Depuis 2019, l’Europe manufacturière a perdu plus de 853 000 emplois

L’offensive américaine tombe également au plus mal pour l’Europe industrielle, qui subit à la fois la concurrence des surcapacités chinoises et le renchérissement des coûts de l’énergie depuis le début de la guerre en Ukraine, en février 2022. Celui-ci a d’abord conduit les entreprises des industries à forte intensité énergétique à réduire leurs productions et à retarder leurs investissements. Nouvelle phase depuis l’automne : dans la sidérurgie, la chimie et l’industrie automobile, les plans de restructuration, avec la destruction annoncée de milliers d’emplois, se multiplient chez les leaders européens. Volkswagen, Michelin, Thyssenkrupp, Audi, Stellantis, Northvolt, Siemens...

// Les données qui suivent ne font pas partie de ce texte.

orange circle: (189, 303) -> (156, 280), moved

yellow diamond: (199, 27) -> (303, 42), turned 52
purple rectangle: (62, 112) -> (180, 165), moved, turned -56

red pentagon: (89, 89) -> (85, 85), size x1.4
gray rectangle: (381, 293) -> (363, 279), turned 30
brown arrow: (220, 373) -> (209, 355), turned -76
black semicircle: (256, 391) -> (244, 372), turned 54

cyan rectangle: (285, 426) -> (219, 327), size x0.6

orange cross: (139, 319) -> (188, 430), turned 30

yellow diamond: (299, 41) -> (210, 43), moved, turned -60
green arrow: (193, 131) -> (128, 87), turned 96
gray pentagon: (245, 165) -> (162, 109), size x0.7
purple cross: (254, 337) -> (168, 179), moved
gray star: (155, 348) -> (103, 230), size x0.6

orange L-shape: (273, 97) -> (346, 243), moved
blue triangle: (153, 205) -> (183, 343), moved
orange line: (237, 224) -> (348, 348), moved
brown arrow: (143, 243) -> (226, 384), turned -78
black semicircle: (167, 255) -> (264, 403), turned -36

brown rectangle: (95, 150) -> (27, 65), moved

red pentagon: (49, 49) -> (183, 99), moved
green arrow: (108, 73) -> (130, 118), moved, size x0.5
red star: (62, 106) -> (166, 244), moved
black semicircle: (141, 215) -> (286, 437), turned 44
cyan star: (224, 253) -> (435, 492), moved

Au point que le 12 décembre, la Confédération européenne des syndicats (CES), dont FO est membre fondateur, a exigé un moratoire sur les licenciements. Le décompte des pertes d’emplois dit l’urgence. Entre 2019 et 2023, le secteur manufacturier de l’Union européenne a perdu 853 500 emplois (et la France, 53 600), selon Eurostat. Autre indicateur inquiétant : pour la première fois en 2024, les investissements des industriels européens fléchés vers la région Amériques, en particulier les États-Unis, ont dépassé ceux réservés à l’Europe  [*].

C’est aujourd’hui qu’il faut agir

À moins d’un sursaut de l’exécutif européen ? Exiger des investissements massifs, un plan de réindustrialisation qui rende l’énergie accessible à un prix compétitif pour les industries et maintienne des emplois de qualité en respectant les enjeux de transition, c’était l’objectif de la manifestation européenne du 5 février, organisée à l’appel d’IndustriALL European Trade Union. Emmenée par Frédéric Souillot, une délégation FO y était présente, composée de militants de FO Métaux et de FO-Fédéchimie (laquelle prépare un livre blanc), avec le soutien de l’Union départementale FO du Nord.

Devant les 3 000 manifestants place Jean-Rey, le secrétaire général de FO est monté à la tribune. C’est aujourd’hui, a-t-il martelé, qu’il faut agir, anticiper, discuter et négocier pour préserver nos fleurons industriels, pour en faire émerger de nouveaux avec des emplois de qualité face aux transitions verte et numérique. Dénonçant les politiques d’austérité qui compromettent les efforts de réindustrialisation, il a aussi appelé à des investissements nationaux conséquents, ainsi qu’à une meilleure affectation des aides publiques et à leur conditionnement à la création et au maintien d’emplois sur le territoire national. Une urgente nécessité dans l’Hexagone, qui vient de se doter d’un budget d’austérité, avec une surtaxation fiscale toute limitée des grandes entreprises – ce qui n’empêche pas certains patrons de faire du chantage à la délocalisation.

Dans ce contexte, les salariés des industries françaises, qui sont en plein marasme (le niveau de production était, en décembre, inférieur de 8 % à celui de janvier 2020), attendent plus que jamais du concret de Bruxelles. La Commission européenne, qui a promis de faire de la compétitivité l’axe numéro un de son action pour les cinq prochaines années, doit présenter le 26 février un nouveau pacte pour une industrie propre, accompagné de plans d’urgence pour l’automobile, l’acier, la chimie. La création prochaine d’un fonds européen à la réindustrialisation a également été annoncée.